Spojrzałam na niego z lekkim zdziwieniem. Już miałam spytać Co ci przyszło do głowy?, ale nie chciałam wyjść na tchórza. Uśmiechnęłam się tylko do siebie.
- Nigdy nie tchórzę! - syknęłam na niego. Hazel uśmiechnął się szeroko pokazując swoje zęby.
- To chodź... - zaśmiał się wstając. Złapałam go za łapę przy czym znów siedział obok mnie. Zdziwił się lekko.
- Nie. Nie teraz. Moja mama tutaj jest. Poczekaj jeszcze godzinkę może pół, a zobaczysz co zrobię.

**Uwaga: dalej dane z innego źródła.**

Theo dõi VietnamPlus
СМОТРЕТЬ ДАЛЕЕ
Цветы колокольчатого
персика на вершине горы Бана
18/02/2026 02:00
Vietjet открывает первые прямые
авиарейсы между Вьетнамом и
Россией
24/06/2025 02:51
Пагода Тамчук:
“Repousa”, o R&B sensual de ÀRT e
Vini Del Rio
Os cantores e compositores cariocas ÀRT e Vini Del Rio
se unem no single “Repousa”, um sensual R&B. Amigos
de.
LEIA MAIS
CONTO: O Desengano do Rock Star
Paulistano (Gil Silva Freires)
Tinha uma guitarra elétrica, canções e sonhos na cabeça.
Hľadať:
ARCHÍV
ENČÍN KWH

- Dobra, ale trzeba powiedzieć River, Autumn i Sphinxowi. - rzekł. Pokiwałam głową. Nie zgadzałam się z nim w ani jednej sprawie.
- Nie ma mowy! Idziemy sami. - powiedziałam zdenerwowana, ale po cichu. Hazelpawn skinął głową na znak, że się zgadza.
~GODZINĘ PÓŹNIEJ~
Moja mama wyszła z jaskini i przyjrzała nam się dokładnie. Chyba liczyła czy zgadza się co do liczby swoich szczeniąt. Policzyła też Hazela i River. Piesek popatrzył na mnie i popchnął mocno w stronę mamy, a ta nawet mnie nie zobaczyła.
- Chodźcie do jaskini. Tam się pobawicie, bo noc ma być ponoć mroźna. - rzekła. Autumn, Sphinx i River Melanie Moon weszli do jaskini, ale ja i Hazelpawn staliśmy przed mamą.
- Do jaskini maluchy. - zwróciła się do nas. Pokiwaliśmy głowami. - Jak to?
- Poczekamy aż tatuś wróci. - powiedziałam do mamy. Ta westchnęła głośno kiwając głową na wszystkie strony.
- Niech wam będzie. Tylko razem z ojcem masz wrócić, a później odprowadzimy River i Hazela. - rzekła. Spojrzałam na nią radosnymi oczyma. Mama weszła do jaskini. Przez chwilę patrzyliśmy przez wejście jak bawią się pozostali, ale później zaczęliśmy się oddalać.
~PÓŹNIEJ~
Szliśmy przed siebie spoglądając co jakiś czas za nas czy nikt za nami nie idzie. Kiedy chyba po raz setny upewniliśmy się, że nikt nas nie śledzi zaczęliśmy biec co sił w naszym małych łapkach. Nagle Hazel przewrócił się o wystający korzeń drzewa. Gwałtownie się zatrzymałam podchodząc do kolegi. Zaśmiałam się głośno.
- Co się gapisz! Lepiej pomóż mi wstać... Przez tą mgłę nie widać gdzie się idzie. - rzekł. Podałam mu łapę, a on wstał. Uśmiechnęłam się.
- Mówisz, że przez mgłę nic nie widać?
- No... Tak. - zgodził się ze mną. Rozpromieniałam, a oczy mi zabłysły. Hazelpawn popatrzył na mnie ze zdziwieniem, unosząc brew.
- Jesteśmy w Mglistym Lesie! - krzyknęłam z radością.